Le 30 mars 2012, le Traité de Fès, qui a scellé le destin colonial du Maroc, fête ses 100 ans. Peu glorieux, son souvenir est rarement évoqué par nos officiels
Le gouvernement de la République Française et Sa Majesté le Sultan sont d’accord pour instituer au Maroc un nouveau régime comportant les réformes administratives, judiciaires, scolaires, économiques, financières et militaires que le Gouvernement français jugera utile d’introduire sur le territoire marocain ». C’est en ces termes que, le 30 mars 1912, l’article premier du Traité de Fès instaure un protectorat français au Maroc. La signature de ce texte est la clôture de plusieurs années de tractations, de manipulations et de compétition entre presque toutes les puissances coloniales du début du XXe siècle. Pendant près d’un siècle, ne pouvant lutter contre les pressions imposées par les «nations civilisatrices», le Maroc a dû signer des conventions économiques, largement en sa défaveur.
Rares sont les pays à avoir autant attisé la convoitise du «monde moderne». De par sa position géographique, le royaume, jugé «anarchique » à la fin du XIXe siècle, a d’abord fait l’objet de nombreuses tentatives de rapprochement, en vue d’une domination par l’une des puissances occidentales. Ce sont finalement la France et l’Espagne qui raflent la mise, non sans avoir ravivé des tensions avec les rivaux anglais et surtout allemands. L’intervention française à Fès lors des émeutes qui menacent le sultan Moulay Hafid, en avril 1912, n’est en réalité qu’un alibi spectaculaire pour une installation administrative et militaire durable au Maroc. Le destin du pays est en fait scellé le 4 novembre 1911 par la signature d’une convention réglant le contentieux colonial entre Paris et Berlin, principal obstacle aux yeux de la France pour réaliser son projet de domination sur le Maghreb.

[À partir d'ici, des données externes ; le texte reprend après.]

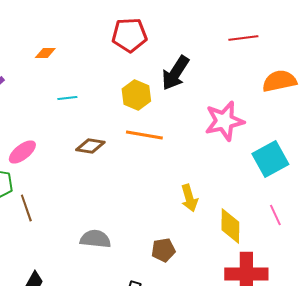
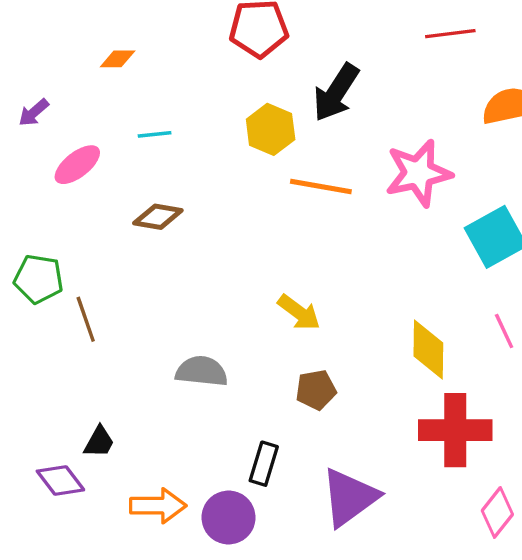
orange line: (144, 135) -> (321, 186), moved
brown diamond: (90, 146) -> (158, 217), moved
pink ellipse: (22, 152) -> (77, 165), moved
yellow arrow: (189, 198) -> (299, 313), moved, turned -36

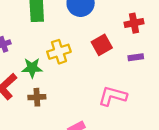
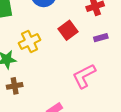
pink L-shape: (113, 96) -> (84, 76), turned -36

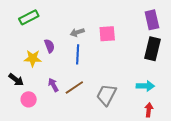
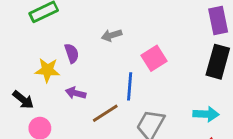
pink square: (107, 34) -> (154, 58), moved, turned -30
blue line: (78, 54) -> (130, 86), moved
purple arrow: (53, 85) -> (76, 93), moved, turned -48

Quant à l’acte de reddition du 30 mars 1912, il est difficile d’en faire une analyse historique, tant le rapport de force dans les négociations est déséquilibré. Le jour de la signature du traité de protectorat par le sultan Moulay Hafid, près de 5000 soldats français campent sous les murs du palais de Fès, au cas où le sultan tarderait à se décider. Il mettra d’ailleurs une semaine avant de ratifier le traité, qui restera secret pendant encore quelque temps afin de ne pas attiser (encore plus) le déchaînement de certaines tribus prêtes au combat pour la sauvegarde de l’indépendance du Maroc. Moulay Hafid abdiquera en août 1912, laissant à son successeur, Moulay Youssef, un pays totalement sous l’emprise de la France et, dans la zone nord, de l’Espagne. Cette expérience coloniale singulière durera 44 ans, une des plus courtes de l’Histoire de l’impérialisme européen.